- Campus Life
By Mary Ellen Lowney
When Edward Moran began working on a master's degree in physical therapy at AIC in 1996, everything seemed a risk.
The program was brand new, and as-yet not accredited. Moran was walking away from a successful career in finance. Even the potential job market for physical therapy wasn't entirely clear.
But in his quest to move to a field where he could help people in need, Moran took a chance on the program that combines academics and field experience. His 1998 graduation - he was in AIC's first graduating class in physical therapy - launched a life change he will always appreciate.
Today, things could hardly be better for Moran, who is 40 and lives with his family in Springfield. He is director of therapy operations at HealthSouth Rehabilitation Center of Western Massachusetts in Ludlow. Satellite facilities are located in Belchertown, Holyoke and West Springfield.
As director of therapy, Moran oversees inpatient and outpatient treatment for nearly 300 patients per week. He heads up a staff of 50 physical, occupational, speech and respiratory therapists.
Moran said the work suits him perfectly.
"I'm really drawn to service. I love helping other people, and I love the instant gratification of helping people improve and feel better about themselves," he said.
"I interact well with others, which is important when you are working in an interdisciplinary team environment," he added.
AIC's physical therapy program is among the fastest growing at the college, with 49 students currently enrolled in the professional phase. What began as a master's degree program 12 years ago was expanded in 2005 to include a doctorate program - known in the field as DPT, or doctorate of physical therapy - to reflect changes in the profession.
Edward C. Swanson, program director of the AIC Division of Physical Therapy, said students typically spend five to six years from start to finish, the first three in academic classes and the remainder working a series of field internships. For Moran, that included clinical rotations at a skilled nursing facility in Greenfield, at Western Massachusetts Hospital in Westfield, and an outpatient facility at the University of Massachusetts at Amherst.
Swanson said the program emphasizes the professional phase, aiming to develop and graduate autonomous clinical practitioners. Graduates are now working in jobs across the country in environments such as hospitals, school systems, private practices, in the Army, and in specialty areas of orthopedics, pediatrics and neurology.
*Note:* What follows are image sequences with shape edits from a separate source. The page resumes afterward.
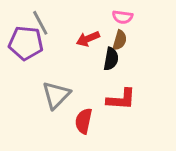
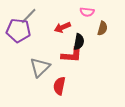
gray line: (40, 23) -> (29, 16), turned 72
brown semicircle: (120, 40) -> (102, 28), moved
red L-shape: (121, 99) -> (72, 55), moved

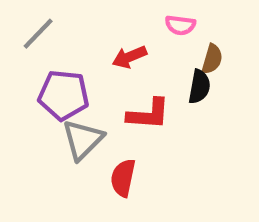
gray line: (29, 16) -> (38, 34), moved
purple pentagon: (18, 30) -> (64, 95), moved
black semicircle: (79, 42) -> (199, 87), moved

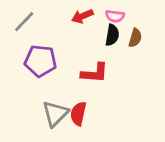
red arrow: (129, 57) -> (82, 16), moved
black semicircle: (199, 87) -> (112, 35), moved
gray triangle: (83, 140) -> (55, 114), moved

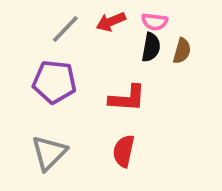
gray line: (24, 22) -> (65, 29), moved
gray triangle: (55, 114) -> (49, 153), moved
red semicircle: (78, 114) -> (124, 151), moved

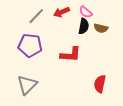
pink semicircle: (155, 22) -> (86, 12), turned 32
brown semicircle: (182, 51) -> (101, 28), turned 88
red semicircle: (124, 151) -> (100, 84), moved

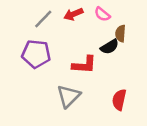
black semicircle: (84, 26) -> (110, 47), moved, turned 49
brown semicircle: (101, 28) -> (120, 33), turned 80
gray triangle: (27, 85) -> (69, 96), moved

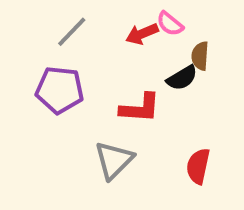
red arrow: (73, 14) -> (142, 34), moved

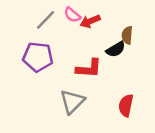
pink semicircle: (170, 24) -> (72, 15), moved

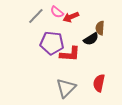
purple pentagon: (38, 57) -> (52, 43), moved
gray triangle: (72, 102) -> (66, 88), moved

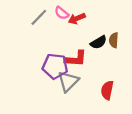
brown semicircle: (100, 28) -> (114, 40), moved
purple pentagon: (52, 43) -> (55, 66), moved
gray triangle: (66, 88) -> (68, 81), moved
Program staff at AIC includes eight core faculty members, all of them licensed physical therapists with advanced certifications for clinical practice, or doctoral degrees. Once the first class graduated and passed their licensure examinations and successfully passed the accreditation assessment process, the program received accreditation by the Commission on Accreditation in Physical Therapy Education.
Swanson said the average class size is between 25 and 30 students in the professional phase. There the learning is hands-on, to prepare students to meet the challenges of current practice.
Swanson recalled Moran as bright and engaging, one who was focused on the clinical end of the learning experience so that he could reach his goal of becoming a top therapist for people with injuries, or recovering from surgeries or other trauma.
"Ed's career has been steady and progressive," Swanson said. "He has progressed from a staff physical therapist, to a supervisor, and to a manager's position responsible for all the rehabilitation services at HealthSouth."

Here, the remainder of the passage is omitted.